Design Mendelian randomisation meta-analysis of 56 epidemiological studies.
Participants 261 991 individuals of European descent, including 20 259 coronary heart disease cases and 10 164 stroke events. Data were available on ADH1B rs1229984 variant, alcohol phenotypes, and cardiovascular biomarkers.
Main outcome measures Odds ratio for coronary heart disease and stroke associated with the ADH1B variant in all individuals and by categories of alcohol consumption.

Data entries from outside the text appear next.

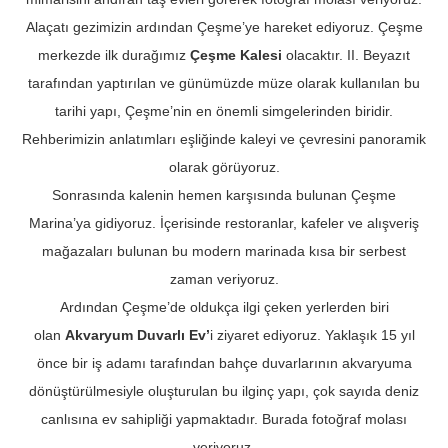
Alaçatı gezimizin ardından Çeşme’ye hareket ediyoruz. Çeşme
merkezde ilk durağımız
Çeşme Kalesi
olacaktır. II. Beyazıt
tarafından yaptırılan ve günümüzde müze olarak kullanılan bu
tarihi yapı, Çeşme’nin en önemli simgelerinden biridir.
Rehberimizin anlatımları eşliğinde kaleyi ve çevresini panoramik
olarak görüyoruz.
Sonrasında kalenin hemen karşısında bulunan Çeşme
Marina’ya gidiyoruz. İçerisinde restoranlar, kafeler ve alışveriş
mağazaları bulunan bu modern marinada kısa bir serbest
zaman veriyoruz.
Ardından Çeşme’de oldukça ilgi çeken yerlerden biri
olan
Akvaryum Duvarlı Ev’
i ziyaret ediyoruz. Yaklaşık 15 yıl
önce bir iş adamı tarafından bahçe duvarlarının akvaryuma
dönüştürülmesiyle oluşturulan bu ilginç yapı, çok sayıda deniz
canlısına ev sahipliği yapmaktadır. Burada fotoğraf molası
veriyoruz.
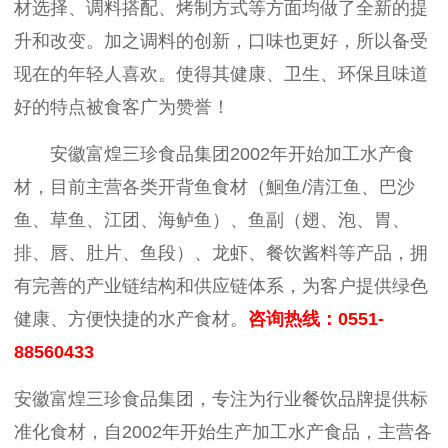
材选择、调料搭配、烤制方式等方面均做了全新的提
升和改变。加之调料的创新，口味也更好，所以备受
现在的年轻人喜欢。使得其健康、卫生、环保且味道
好的特点被食客广为赞誉！
安徽富煌三珍食品集团
2002
年开始加工水产食
材，目前主营各
类开背鱼食材（鮰鱼/
清江鱼
、巴沙
鱼、草鱼、江团、海鲈鱼）、鱼副（翅、泡、胃、
排、唇、肚片、鱼段）、龙虾、餐饮酱料等产品，拥
有完善的产业链结构和供应链体系，为客户提供绿色
健康、方便快捷的水产食材。
咨询热线：0551-
88560433
安徽富煌三珍食品集团，专注为行业餐饮品牌提供标
准化食材，自2002年开始生产加工水产食品，主营各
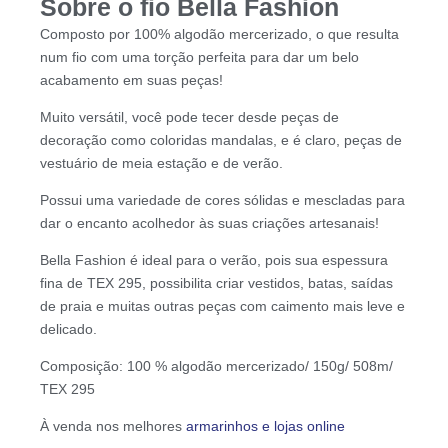
Sobre o fio Bella Fashion
Composto por 100% algodão mercerizado, o que resulta
num fio com uma torção perfeita para dar um belo
acabamento em suas peças!
Muito versátil, você pode tecer desde peças de
decoração como coloridas mandalas, e é claro, peças de
vestuário de meia estação e de verão.
Possui uma variedade de cores sólidas e mescladas para
dar o encanto acolhedor às suas criações artesanais!
Bella Fashion é ideal para o verão, pois sua espessura
fina de TEX 295, possibilita criar vestidos, batas, saídas
de praia e muitas outras peças com caimento mais leve e
delicado.
Composição: 100 % algodão mercerizado/ 150g/ 508m/
TEX 295
À venda nos melhores
armarinhos e lojas online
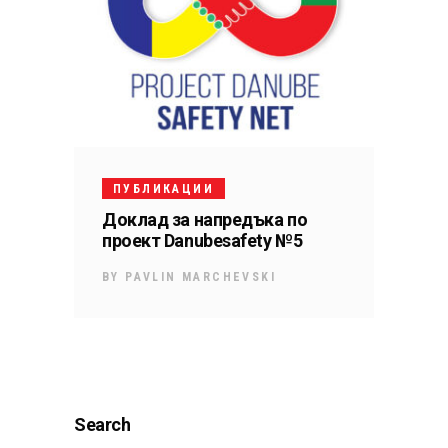
ПУБЛИКАЦИИ
Доклад за напредъка по
проект Danubesafety №5
BY
PAVLIN MARCHEVSKI
Search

Results Carriers of the A-allele of ADH1B rs1229984 consumed 17.2% fewer units of alcohol per week (95% confidence interval 15.6% to 18.9%), had a lower prevalence of binge drinking (odds ratio 0.78 (95% CI 0.73 to 0.84)), and had higher abstention (odds ratio 1.27 (1.21 to 1.34)) than non-carriers. Rs1229984 A-allele carriers had lower systolic blood pressure (−0.88 (−1.19 to −0.56) mm Hg), interleukin-6 levels (−5.2% (−7.8 to −2.4%)), waist circumference (−0.3 (−0.6 to −0.1) cm), and body mass index (−0.17 (−0.24 to −0.10) kg/m2). Rs1229984 A-allele carriers had lower odds of coronary heart disease (odds ratio 0.90 (0.84 to 0.96)). The protective association of the ADH1B rs1229984 A-allele variant remained the same across all categories of alcohol consumption (P=0.83 for heterogeneity). Although no association of rs1229984 was identified with the combined subtypes of stroke, carriers of the A-allele had lower odds of ischaemic stroke (odds ratio 0.83 (0.72 to 0.95)).
Conclusions Individuals with a genetic variant associated with non-drinking and lower alcohol consumption had a more favourable cardiovascular profile and a reduced risk of coronary heart disease than those without the genetic variant. This suggests that reduction of alcohol consumption, even for light to moderate drinkers, is beneficial for cardiovascular health.